Moreover, many Lokele, male and female, were required to work as slaves on Swahiliowned plantations on which they grew newly introduced crops, such as maize or rice. Lokele girls also found themselves orphaned when Swahili slavers from Zanzibar and Tanzania ransacked their villages. Those Lokele who lost their parents eventually became what John Peel (2003:238) described as ‘religiously biddable’ and many were ransomed into mission stations across what now constitutes the Orientale Province. Wittingly or not, mission stations sheltered Lokele converts from the violent wasting economies established under the aegis of the Congo Free State (CFS) (1885–1908) and so soon built a substantial African congregation.” (Source 3)

“But, of recent events we may note that Stanley passed through Kele territory in 1877 while on his journey across Africa. He notes the warlike habits of this riverine people and their use of large signal drums. Stanley returned in 1883 to Kele country and found the tribe scattered by Arab slave traders. Twelve years later missionaries of the English Baptist Missionary Society prospected for a site among the Kele people and finally chose a position at the extreme corner of the Kele territory, near the village of Yakusu. The early Yakusu missionaries reduced the Kele language to writing and began to use this tongue as a medium for evangelistic and educational work.” (Source 8)

“No sub-Saharan African colonial regime took greater pride in relocating African childbearing to clinical settings than the Belgian Congo.

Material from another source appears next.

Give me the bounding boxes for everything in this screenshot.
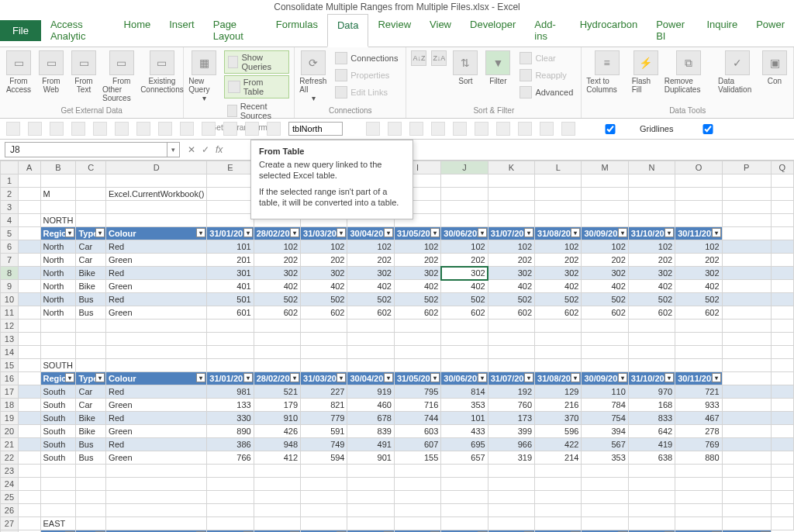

When Raymond Buell toured Africa in 1925, he noted that the state-supported efforts of the Church Missionary Society in Uganda (the Lady Croyndon Training School and rural maternity centers founded by Dr. and Mrs. Cook) ‘lead the contingent in this type of work.’ Buell also praised maternity care efforts in Tanganyika and French West Africa and criticized Kenya for its ‘underdevelopment of maternity work.’ The Belgian Congo had only just begun to organize maternity care as Buell traveled. He mentioned the colony’s midwife training schools and that was all. By 1940, however, Belgian colonial authorities were boasting that the Congo possessed a network of maternités, orphanages, and ante-and postnatal clinics that surpassed ‘in number and importance’ those of any other African colony. In 1935, it was estimated that about 1 percent of Congolese deliveries were medically supervised. By 1952, official claims had increased that figure to 28 percent, and in 1958, the colonial information agency announced that some 43 percent of Congolese babies had been delivered under biomedical supervision. The Belgian Congo had the most extensive medical infrastructure in post-World War II Africa. The numbers of medically assisted Congolese births soared from 71,813 in 1947 to 110,000 in 1952, to 189,383 in 1956.” (Source 10)

Lokele People

 

Economy

Main carbohydrate staple(s):

Rice: “Monsieur Tharin...first deals with the region of Stanley Falls...its methods are mostly copied from those introduced by the Arabs during their occupation of these parts...Rice is the most important product; it is eaten in various forms; simply boiled in Indian fashion (wali), boiled till it forms a sort of thick soup (mashende ya mchere), green rice slightly roasted and squashed (perpeta za mpunga), and mainly made into hard cakes, sweetened with honey or cane syrup (etumbola). (Source 7)

Bananas: “The Wagenia, not being farmers, sought bananas from the Ya-Sanga, in exchange for their fish.” (Source 4) “Bananas are eaten fresh, dried and made into flour, and an intoxicating beverage is made of the ripe fruit, which is cut into pieces and then covered with water left to ferment.” (Source 7)

Quanga: “The items for sale are fish and the imported fruits and vegetables above all quanga, the principal source of nourishment on the Congo. As is well known, it is produced from fermented manioc flour and smells a little unpleasant, but after one gets used to it the taste is quite good.” (Source 13)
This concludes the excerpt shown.